The study presented here provides the first in-depth insight into the characterization of Carnobacterium spp. isolated from less explored niches—soils and soil-like materials of the Arctic and Antarctic regions—sources of LAB that have not been previously reported in the scientific literature. Performed analyses provide:

• Identification of metabolic properties of isolated Carnobacterium strains that may suggest an ecological role involving various syntrophic interactions with other microorganisms in polar habitats, such as algae, mosses, and lichens, through the secretion and fermentation of carbohydrates and alcohols.
• Presentation of methodology and data providing guidelines for the isolation of psychrophilic LAB from environmental resources of polar regions; identification of new Carnobacterium species; and characterization of metabolic traits and antimicrobial properties that determine the adaptive potential of LAB strains to permanently cold habitats, as well as for biotechnological application.

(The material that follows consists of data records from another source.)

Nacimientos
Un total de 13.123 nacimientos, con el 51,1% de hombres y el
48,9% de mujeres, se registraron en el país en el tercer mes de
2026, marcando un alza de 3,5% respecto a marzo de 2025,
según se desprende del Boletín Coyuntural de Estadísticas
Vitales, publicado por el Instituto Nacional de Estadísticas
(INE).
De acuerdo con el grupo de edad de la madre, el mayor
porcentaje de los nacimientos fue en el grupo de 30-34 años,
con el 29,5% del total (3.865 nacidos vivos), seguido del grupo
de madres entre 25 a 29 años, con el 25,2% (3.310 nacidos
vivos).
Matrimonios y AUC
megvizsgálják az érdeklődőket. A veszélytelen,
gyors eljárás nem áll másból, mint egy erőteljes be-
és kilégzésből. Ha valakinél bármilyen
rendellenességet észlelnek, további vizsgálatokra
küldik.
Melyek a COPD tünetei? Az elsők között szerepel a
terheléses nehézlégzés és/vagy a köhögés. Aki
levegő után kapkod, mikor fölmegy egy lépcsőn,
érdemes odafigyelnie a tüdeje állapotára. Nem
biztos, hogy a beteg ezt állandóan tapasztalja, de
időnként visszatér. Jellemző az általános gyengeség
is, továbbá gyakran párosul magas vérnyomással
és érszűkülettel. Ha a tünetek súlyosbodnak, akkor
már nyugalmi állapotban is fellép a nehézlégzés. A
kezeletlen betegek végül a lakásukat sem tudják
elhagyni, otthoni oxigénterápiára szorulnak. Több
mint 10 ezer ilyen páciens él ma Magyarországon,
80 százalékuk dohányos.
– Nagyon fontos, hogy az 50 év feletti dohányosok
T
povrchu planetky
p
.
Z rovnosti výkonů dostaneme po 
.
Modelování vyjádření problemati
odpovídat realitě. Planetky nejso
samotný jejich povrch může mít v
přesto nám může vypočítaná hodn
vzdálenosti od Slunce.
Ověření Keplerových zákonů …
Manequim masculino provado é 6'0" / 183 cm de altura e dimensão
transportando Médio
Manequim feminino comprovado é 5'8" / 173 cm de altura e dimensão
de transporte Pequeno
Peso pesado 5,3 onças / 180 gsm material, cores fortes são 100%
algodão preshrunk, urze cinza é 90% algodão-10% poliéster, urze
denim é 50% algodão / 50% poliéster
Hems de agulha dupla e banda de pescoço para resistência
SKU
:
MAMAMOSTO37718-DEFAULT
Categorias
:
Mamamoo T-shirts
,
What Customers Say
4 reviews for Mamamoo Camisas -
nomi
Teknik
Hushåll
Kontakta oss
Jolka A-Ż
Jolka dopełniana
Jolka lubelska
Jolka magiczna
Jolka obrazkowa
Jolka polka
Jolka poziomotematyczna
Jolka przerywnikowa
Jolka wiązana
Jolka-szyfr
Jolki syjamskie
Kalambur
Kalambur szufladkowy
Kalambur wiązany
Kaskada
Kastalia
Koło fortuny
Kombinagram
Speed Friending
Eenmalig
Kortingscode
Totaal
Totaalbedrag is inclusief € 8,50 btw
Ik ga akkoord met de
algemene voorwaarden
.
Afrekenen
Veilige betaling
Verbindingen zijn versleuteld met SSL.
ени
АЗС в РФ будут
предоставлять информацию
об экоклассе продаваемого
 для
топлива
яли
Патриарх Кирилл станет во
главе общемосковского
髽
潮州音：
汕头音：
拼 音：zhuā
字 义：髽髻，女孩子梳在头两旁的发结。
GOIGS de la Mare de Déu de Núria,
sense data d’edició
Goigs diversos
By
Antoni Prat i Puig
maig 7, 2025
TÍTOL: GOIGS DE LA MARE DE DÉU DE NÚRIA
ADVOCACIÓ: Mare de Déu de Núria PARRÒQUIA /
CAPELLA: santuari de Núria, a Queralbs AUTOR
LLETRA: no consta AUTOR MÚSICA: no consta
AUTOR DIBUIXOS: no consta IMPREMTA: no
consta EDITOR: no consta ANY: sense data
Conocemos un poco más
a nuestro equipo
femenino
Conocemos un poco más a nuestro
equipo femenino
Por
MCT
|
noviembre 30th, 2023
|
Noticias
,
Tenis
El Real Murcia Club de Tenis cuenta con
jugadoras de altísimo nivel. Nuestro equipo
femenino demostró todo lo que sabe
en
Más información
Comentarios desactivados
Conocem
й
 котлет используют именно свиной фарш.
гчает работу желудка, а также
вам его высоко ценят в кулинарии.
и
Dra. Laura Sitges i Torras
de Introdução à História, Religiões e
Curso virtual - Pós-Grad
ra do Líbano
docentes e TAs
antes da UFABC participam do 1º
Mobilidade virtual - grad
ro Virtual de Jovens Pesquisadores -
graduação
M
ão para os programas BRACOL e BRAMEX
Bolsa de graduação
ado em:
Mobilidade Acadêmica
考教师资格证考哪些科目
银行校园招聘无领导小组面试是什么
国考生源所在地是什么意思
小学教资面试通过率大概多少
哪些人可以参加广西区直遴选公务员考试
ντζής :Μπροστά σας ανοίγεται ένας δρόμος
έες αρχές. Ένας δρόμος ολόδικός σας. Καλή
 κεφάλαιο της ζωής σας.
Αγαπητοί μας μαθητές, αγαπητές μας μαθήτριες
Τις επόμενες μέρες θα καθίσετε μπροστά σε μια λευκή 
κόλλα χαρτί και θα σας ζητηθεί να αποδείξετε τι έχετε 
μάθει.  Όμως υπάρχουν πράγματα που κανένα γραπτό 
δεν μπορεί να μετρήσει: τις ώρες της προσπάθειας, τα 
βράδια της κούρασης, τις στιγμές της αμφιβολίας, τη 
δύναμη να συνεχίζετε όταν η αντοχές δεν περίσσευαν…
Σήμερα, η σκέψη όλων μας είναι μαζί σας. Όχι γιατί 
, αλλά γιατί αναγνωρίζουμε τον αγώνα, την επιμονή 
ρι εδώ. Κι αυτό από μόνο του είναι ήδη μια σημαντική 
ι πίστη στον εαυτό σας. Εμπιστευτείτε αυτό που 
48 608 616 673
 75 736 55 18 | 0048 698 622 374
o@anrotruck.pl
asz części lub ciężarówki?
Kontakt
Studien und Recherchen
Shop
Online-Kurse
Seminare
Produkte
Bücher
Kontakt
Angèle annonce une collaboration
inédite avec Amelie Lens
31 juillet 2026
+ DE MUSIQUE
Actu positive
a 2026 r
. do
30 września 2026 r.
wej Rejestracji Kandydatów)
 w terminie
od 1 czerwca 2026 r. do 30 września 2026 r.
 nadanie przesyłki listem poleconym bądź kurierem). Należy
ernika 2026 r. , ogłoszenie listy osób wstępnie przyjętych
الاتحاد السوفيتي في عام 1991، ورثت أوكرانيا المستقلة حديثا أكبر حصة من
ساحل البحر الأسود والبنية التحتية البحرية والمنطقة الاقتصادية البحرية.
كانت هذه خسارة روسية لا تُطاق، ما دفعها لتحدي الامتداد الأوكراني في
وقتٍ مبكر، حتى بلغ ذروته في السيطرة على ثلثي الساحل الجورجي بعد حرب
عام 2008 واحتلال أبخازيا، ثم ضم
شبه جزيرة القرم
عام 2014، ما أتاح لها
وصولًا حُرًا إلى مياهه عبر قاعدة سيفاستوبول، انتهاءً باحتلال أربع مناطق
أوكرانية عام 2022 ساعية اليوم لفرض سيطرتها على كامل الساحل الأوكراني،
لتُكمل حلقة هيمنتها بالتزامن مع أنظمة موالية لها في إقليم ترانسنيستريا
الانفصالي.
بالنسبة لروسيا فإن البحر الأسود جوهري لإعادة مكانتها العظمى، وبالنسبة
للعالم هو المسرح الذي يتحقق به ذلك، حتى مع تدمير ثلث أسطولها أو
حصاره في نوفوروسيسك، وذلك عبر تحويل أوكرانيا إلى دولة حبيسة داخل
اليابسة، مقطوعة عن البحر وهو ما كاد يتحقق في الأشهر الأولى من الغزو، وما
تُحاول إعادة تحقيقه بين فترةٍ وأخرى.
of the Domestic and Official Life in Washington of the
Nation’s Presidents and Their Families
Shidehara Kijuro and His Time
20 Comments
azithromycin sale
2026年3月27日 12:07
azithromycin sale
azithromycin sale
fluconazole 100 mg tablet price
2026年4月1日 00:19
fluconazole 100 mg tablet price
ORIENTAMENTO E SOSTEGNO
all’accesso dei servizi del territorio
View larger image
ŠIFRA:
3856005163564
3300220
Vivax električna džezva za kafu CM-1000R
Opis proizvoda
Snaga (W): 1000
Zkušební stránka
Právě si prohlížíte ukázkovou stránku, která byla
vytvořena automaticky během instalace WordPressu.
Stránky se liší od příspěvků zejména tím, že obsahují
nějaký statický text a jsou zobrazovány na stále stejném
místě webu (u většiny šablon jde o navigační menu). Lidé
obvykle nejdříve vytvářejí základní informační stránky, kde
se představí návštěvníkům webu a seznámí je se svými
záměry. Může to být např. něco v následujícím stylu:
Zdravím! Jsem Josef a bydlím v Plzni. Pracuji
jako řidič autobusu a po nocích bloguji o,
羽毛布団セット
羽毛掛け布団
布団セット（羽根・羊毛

• Description of important metabolic features of industrial importance in cold-adapted Carnobacterium strains, such as the production of fermented foods, probiotics, and antimicrobial compounds, that could be more efficiently harnessed under conditions that are less demanding than those required by thermophilic LAB strains.
• Detailed characterization of carnobacterial plasmids and identification of certain genetic elements that may be useful in targeted engineering of suitable Carnobacteriaceae strains.

The findings underscore the under-explored biodiversity of polar regions and their potential for biotechnological applications.